-------- Records to use --------

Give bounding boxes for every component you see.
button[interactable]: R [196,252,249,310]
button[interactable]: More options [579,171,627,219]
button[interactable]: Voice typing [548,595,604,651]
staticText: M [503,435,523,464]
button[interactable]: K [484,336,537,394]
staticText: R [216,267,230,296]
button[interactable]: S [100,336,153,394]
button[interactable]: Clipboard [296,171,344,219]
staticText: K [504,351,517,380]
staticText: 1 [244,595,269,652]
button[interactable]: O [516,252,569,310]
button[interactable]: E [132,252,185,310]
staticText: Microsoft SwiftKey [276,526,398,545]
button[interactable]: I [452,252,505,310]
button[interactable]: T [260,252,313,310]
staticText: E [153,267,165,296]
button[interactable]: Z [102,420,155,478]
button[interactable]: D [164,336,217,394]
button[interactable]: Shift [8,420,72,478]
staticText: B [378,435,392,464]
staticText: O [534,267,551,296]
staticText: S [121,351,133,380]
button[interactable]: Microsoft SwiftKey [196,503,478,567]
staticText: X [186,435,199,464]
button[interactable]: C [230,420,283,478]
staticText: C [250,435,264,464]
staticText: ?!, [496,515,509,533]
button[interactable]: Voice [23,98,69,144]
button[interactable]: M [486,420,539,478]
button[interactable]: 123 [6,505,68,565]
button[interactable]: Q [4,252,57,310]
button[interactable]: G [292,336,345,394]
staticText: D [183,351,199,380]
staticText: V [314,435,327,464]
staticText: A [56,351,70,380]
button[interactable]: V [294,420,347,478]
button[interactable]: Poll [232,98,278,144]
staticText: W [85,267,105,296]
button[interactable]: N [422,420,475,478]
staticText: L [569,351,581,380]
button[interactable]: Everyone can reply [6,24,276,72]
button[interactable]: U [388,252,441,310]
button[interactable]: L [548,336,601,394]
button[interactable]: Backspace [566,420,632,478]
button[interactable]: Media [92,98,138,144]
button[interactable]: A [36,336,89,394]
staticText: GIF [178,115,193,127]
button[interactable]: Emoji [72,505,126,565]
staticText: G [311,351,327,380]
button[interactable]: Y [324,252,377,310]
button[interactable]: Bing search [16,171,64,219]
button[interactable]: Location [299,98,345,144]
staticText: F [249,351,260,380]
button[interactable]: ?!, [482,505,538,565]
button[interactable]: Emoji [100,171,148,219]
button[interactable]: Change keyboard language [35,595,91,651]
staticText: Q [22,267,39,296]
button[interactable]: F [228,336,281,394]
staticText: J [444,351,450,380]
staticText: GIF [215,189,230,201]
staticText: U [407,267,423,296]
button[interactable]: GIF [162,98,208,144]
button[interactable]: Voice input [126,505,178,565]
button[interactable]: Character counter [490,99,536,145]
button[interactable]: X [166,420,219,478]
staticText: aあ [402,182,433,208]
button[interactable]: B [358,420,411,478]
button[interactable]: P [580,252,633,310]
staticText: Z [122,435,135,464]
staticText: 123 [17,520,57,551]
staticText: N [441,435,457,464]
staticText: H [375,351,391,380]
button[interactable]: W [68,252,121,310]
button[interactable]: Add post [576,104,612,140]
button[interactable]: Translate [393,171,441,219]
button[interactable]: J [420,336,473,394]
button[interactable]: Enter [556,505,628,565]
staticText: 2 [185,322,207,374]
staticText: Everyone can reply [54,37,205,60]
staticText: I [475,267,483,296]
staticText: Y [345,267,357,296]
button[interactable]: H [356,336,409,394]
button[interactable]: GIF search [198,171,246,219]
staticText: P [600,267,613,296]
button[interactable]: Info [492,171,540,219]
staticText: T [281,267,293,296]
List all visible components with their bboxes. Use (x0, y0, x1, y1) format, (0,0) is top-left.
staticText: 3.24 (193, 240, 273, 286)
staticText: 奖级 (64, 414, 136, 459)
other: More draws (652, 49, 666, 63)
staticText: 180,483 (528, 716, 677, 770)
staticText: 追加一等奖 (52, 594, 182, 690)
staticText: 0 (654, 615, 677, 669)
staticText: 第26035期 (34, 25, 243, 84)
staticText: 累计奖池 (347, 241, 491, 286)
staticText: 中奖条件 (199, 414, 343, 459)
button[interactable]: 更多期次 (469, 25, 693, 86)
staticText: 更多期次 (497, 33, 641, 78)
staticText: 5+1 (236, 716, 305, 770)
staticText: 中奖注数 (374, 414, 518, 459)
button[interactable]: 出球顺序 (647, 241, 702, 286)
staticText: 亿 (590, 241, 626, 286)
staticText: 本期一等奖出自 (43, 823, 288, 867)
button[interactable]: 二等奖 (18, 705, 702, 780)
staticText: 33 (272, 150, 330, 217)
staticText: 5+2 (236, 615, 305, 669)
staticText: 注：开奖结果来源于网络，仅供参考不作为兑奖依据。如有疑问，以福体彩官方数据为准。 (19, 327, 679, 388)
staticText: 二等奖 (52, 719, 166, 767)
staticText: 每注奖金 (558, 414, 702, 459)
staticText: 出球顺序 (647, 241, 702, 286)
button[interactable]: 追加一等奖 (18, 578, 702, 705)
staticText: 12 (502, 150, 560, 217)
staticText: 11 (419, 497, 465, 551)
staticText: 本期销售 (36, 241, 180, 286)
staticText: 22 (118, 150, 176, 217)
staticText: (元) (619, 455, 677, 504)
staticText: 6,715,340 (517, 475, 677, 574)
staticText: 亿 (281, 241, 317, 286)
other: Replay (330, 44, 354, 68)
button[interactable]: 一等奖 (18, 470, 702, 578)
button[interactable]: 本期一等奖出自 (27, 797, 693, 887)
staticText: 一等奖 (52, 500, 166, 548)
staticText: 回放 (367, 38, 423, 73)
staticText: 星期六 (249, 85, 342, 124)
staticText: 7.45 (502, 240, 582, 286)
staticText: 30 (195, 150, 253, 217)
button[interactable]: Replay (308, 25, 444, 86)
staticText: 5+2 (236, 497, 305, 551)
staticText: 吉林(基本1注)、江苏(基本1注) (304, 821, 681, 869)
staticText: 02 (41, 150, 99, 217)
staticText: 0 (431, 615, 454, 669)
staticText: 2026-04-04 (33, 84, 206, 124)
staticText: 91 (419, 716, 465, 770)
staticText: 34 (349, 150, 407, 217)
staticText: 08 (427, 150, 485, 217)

--------

Exercise instructions = From the line that contains "List all visible" through the last line of the records above, copy every line exactly and leave out the rest.

Response =
List all visible components with their bboxes. Use (x0, y0, x1, y1) format, (0,0) is top-left.
staticText: 3.24 (193, 240, 273, 286)
staticText: 奖级 (64, 414, 136, 459)
other: More draws (652, 49, 666, 63)
staticText: 180,483 (528, 716, 677, 770)
staticText: 追加一等奖 (52, 594, 182, 690)
staticText: 0 (654, 615, 677, 669)
staticText: 第26035期 (34, 25, 243, 84)
staticText: 累计奖池 (347, 241, 491, 286)
staticText: 中奖条件 (199, 414, 343, 459)
button[interactable]: 更多期次 (469, 25, 693, 86)
staticText: 更多期次 (497, 33, 641, 78)
staticText: 5+1 (236, 716, 305, 770)
staticText: 中奖注数 (374, 414, 518, 459)
button[interactable]: 出球顺序 (647, 241, 702, 286)
staticText: 亿 (590, 241, 626, 286)
staticText: 本期一等奖出自 (43, 823, 288, 867)
button[interactable]: 二等奖 (18, 705, 702, 780)
staticText: 33 (272, 150, 330, 217)
staticText: 5+2 (236, 615, 305, 669)
staticText: 注：开奖结果来源于网络，仅供参考不作为兑奖依据。如有疑问，以福体彩官方数据为准。 (19, 327, 679, 388)
staticText: 二等奖 (52, 719, 166, 767)
staticText: 每注奖金 (558, 414, 702, 459)
staticText: 出球顺序 (647, 241, 702, 286)
button[interactable]: 追加一等奖 (18, 578, 702, 705)
staticText: 12 (502, 150, 560, 217)
staticText: 11 (419, 497, 465, 551)
staticText: 本期销售 (36, 241, 180, 286)
staticText: 22 (118, 150, 176, 217)
staticText: (元) (619, 455, 677, 504)
staticText: 6,715,340 (517, 475, 677, 574)
staticText: 亿 (281, 241, 317, 286)
other: Replay (330, 44, 354, 68)
button[interactable]: 一等奖 (18, 470, 702, 578)
button[interactable]: 本期一等奖出自 (27, 797, 693, 887)
staticText: 一等奖 (52, 500, 166, 548)
staticText: 回放 (367, 38, 423, 73)
staticText: 星期六 (249, 85, 342, 124)
staticText: 7.45 (502, 240, 582, 286)
staticText: 30 (195, 150, 253, 217)
button[interactable]: Replay (308, 25, 444, 86)
staticText: 5+2 (236, 497, 305, 551)
staticText: 吉林(基本1注)、江苏(基本1注) (304, 821, 681, 869)
staticText: 02 (41, 150, 99, 217)
staticText: 0 (431, 615, 454, 669)
staticText: 2026-04-04 (33, 84, 206, 124)
staticText: 91 (419, 716, 465, 770)
staticText: 34 (349, 150, 407, 217)
staticText: 08 (427, 150, 485, 217)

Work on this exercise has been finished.